На двухстах тысячах – Рин позвонила.
– Навигационный гироскоп номер два – сбой. Прецессия – за пределами допуска. Переключаюсь на резервный. – Пауза. – Резервный – в допуске. Но тренд – тот же. На целевой орбите не гарантирую.
– Сколько времени у нас на целевой орбите без навигации? – спросил Коваль.
– Без гироскопов – пилотирование только по звёздным датчикам. Если звёздные датчики ослеплены магнитным полем – слепой полёт. – Рин помолчала. – Без навигации, на орбите в триста километров от объекта с массой полтора Солнца, – это примерно как вести машину с завязанными глазами по горному серпантину. Теоретически возможно. Практически – не рекомендую.
– Нкези?
Нкези не обернулась. Она сидела в кресле, руки на панели, глаза – то открыты, то закрыты. Она слушала корабль. Последние четыре часа – непрерывно.
– Я чувствую прецессию, – сказала она. – Второй гироскоп дрейфует – я компенсирую вручную. Звёздные датчики – пока живы. На целевой – не знаю. Но если ослепнут, я поведу по ощущениям.
– По ощущениям? – переспросила Рин.
– Приливные силы, – сказала Нкези. – На трёхстах километрах от нейтронной звезды я буду чувствовать градиент гравитации. Голова – легче, ноги – тяжелее, или наоборот, в зависимости от ориентации. Если я знаю массу объекта и своё расстояние – я могу пилотировать по тому, как тянет тело. Не точно. Но достаточно, чтобы не упасть.
Тишина. Рин не ответила. Она не возражала – она молчала, как молчат инженеры, когда слышат решение, которое работает, но которое они ненавидят.
– Продолжаем, – сказал Коваль.
Корабль пел.
Орбита замера. Триста двенадцать километров от поверхности магнетара SGR 1806-20. Период обращения – четыре минуты восемнадцать секунд. Скорость – сто семьдесят километров в секунду.
Нкези вывела корабль на орбиту за двадцать две минуты вместо расчётных пятнадцати – резервный гироскоп сбоил трижды, она переключалась на ручное и обратно, корректируя по звёздным датчикам, которые мигали, как свечи на ветру, теряя и находя опорные звёзды. Каждая коррекция – ювелирная, в доли градуса, потому что на этой скорости и на этой дистанции ошибка в градус означала столкновение с поверхностью через восемь секунд.
Когда факелы умолкли и корабль лёг на орбиту, мир изменился окончательно.
Невесомость. Пение – громче, потому что двигатели больше не маскировали его. Теперь оно заполняло всё: каждый объём, каждую полость, каждую пустоту внутри корабля – и внутри тела. Коваль чувствовал его в грудной клетке, в пазухах, в ушах. Низкий, нечеловеческий тон, от которого дрожали внутренности и слезились глаза. Не больно – невыносимо. Как звук, который слышишь не ушами, а позвоночником.

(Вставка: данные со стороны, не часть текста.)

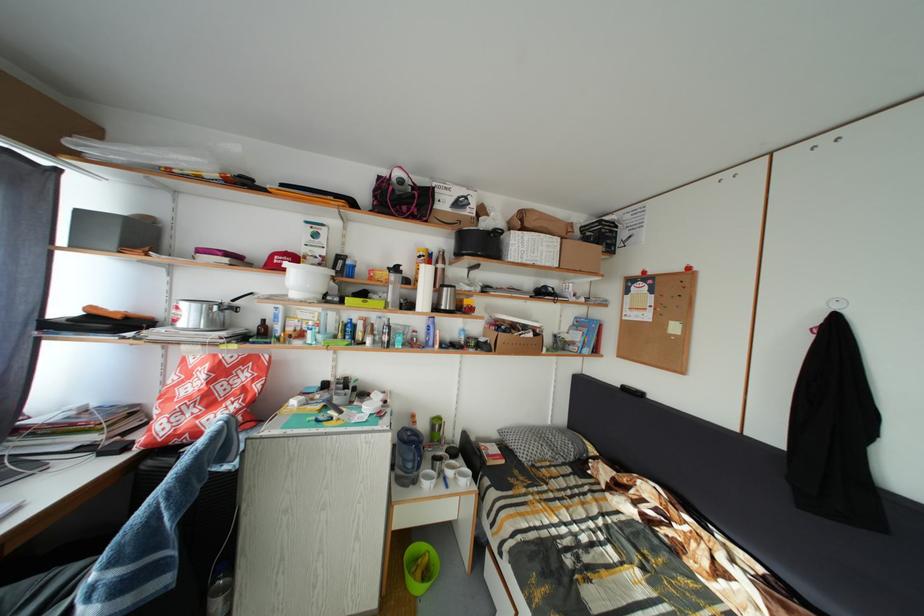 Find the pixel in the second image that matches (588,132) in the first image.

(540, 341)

Покалывание стало жжением. Не огонь – электрическое, тонкое, всепроникающее. Каждый волосок на теле стоял вертикально: на руках, на ногах, на затылке. Кожа ощущалась чужой – как будто между ней и мышцами кто-то проложил слой иголок, невидимых и неощутимых поодиночке, но ощутимых все вместе. Техник Вернер, пристёгнутый к своей станции в инженерном, расстегнул верхнюю кнопку комбинезона и увидел, как волосы на груди стоят дыбом – все, одновременно, выстроившись вдоль силовых линий поля, как стрелки компасов.